A new thought came to him. He set his trembling hand on the stone island's edge, laid on the grooved lines of hair, and he peered into the water, down the front of his island. There was another face carved there too. He slid into the water, swam a few yards away, and ducked his head under the water to see properly.
It had all his scars, in all the right places. Of course, it was his face. It was him.
* * *
He lay on the island and watched the steam of his breath steadily rise. He couldn't argue or deny it anymore. The Butterfly was right. The child in the Gloam Hallows glass was him.
Born in Aradabar.
All the things he'd considered fantasy for so long came into focus. Aradabar was here, the children she'd chosen were here, and if the book of Avia's Revels was right, then so was King Seem. Three thousand years had passed since Aradabar fell, but now Sen felt sure he would be here waiting.
He wouldn't have to wait much longer.
Sen slipped into the water and began to swim.
The hall passed by in a long expanse of stone islands and glowing walls. Sometimes he'd bob his head underwater and peer at the giant faces around him. The children didn't appear again, but instead there were others he knew. One was Sharachus, another the mad Butterfly. Here was Sister Henderson, then the Abbess. He swam on.
Soon the hallway began to change, and the heads of the statues gradually emerged from the water. At first he wondered if the water level was sinking, if some flue had opened and he would be flushed out in a raging torrent, but the statues showed no signs of a waterline. That left only one conclusion, and he came to it gratefully. The hallway was rising.
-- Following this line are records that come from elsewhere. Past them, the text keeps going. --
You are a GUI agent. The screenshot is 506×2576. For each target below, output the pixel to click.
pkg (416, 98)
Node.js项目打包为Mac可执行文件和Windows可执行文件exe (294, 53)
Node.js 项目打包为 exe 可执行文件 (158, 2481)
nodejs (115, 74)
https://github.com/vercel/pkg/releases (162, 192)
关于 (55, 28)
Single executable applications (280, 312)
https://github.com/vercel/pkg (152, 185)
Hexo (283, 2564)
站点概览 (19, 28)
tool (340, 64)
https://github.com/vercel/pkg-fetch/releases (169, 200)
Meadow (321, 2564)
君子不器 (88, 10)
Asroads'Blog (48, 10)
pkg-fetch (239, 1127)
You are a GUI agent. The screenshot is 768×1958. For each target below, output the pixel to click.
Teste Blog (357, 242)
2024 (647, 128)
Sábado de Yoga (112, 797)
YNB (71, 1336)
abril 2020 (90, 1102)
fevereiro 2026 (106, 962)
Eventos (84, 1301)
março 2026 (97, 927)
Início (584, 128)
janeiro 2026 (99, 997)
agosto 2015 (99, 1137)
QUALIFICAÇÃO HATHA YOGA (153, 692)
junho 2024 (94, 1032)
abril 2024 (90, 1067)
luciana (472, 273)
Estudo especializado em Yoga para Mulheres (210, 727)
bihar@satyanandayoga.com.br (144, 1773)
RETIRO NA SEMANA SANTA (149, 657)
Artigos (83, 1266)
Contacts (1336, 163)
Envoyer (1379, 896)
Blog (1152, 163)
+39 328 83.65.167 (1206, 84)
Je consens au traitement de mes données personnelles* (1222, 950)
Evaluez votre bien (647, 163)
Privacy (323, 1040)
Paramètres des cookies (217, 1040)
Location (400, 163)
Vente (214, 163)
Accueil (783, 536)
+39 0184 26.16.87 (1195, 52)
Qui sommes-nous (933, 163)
He swam on, surrounded by the faces of the Sisters. Looking down into the water he could now make out the murky outlines of their huge feet. He sped on, ignoring the burn in his shoulders, and the water level sank faster. Necklaces and clasped arms were revealed, then midriffs and skirts, thighs, calves, and finally feet, until at last he was striding along in a few feet of water, then on dry and dusty stone flags.
The ceiling was dizzyingly high now, lined either side with statues whose faces he could barely see. He had once lain on their heads, and now he stood only as tall as their toes.
He started running. Dust kicked up around him, and he wondered how long it had remained there, untouched. There were no tracks of Sharachus in it, but that didn't mean anything. Sharachus was a Spider and could have webbed his way from statue to statue. He called out as he went, but got no response.
Finally, the cavern came to an end at the most imposing statue yet. It would have soared over the Grammaton two or three times, and Avia must have known the impact it would have on him.
It was Saint Ignifer.
Sen couldn't make out his face, but his posture, the spikes in his hands and his armor, matched exactly what he'd always imagined. A thrill ran through him and he felt as though he ought to drop to his knees. This was the Saint whose sacrifice saved the world; who wasn't even real.
There was no clear way through though, no entrance or dark tunnel beckoning on, so he put his hands on the ridge of the Saint's toe and began to climb. It was easy enough going, even simpler than the cathedral tower. The creases in the Saint's armor functioned like angled chutes he could work his way up, zigzagging from one to the next. On the Saint's shoulder he rested for a time, then took hold of one of the thick pillars of hair and climbed to his head.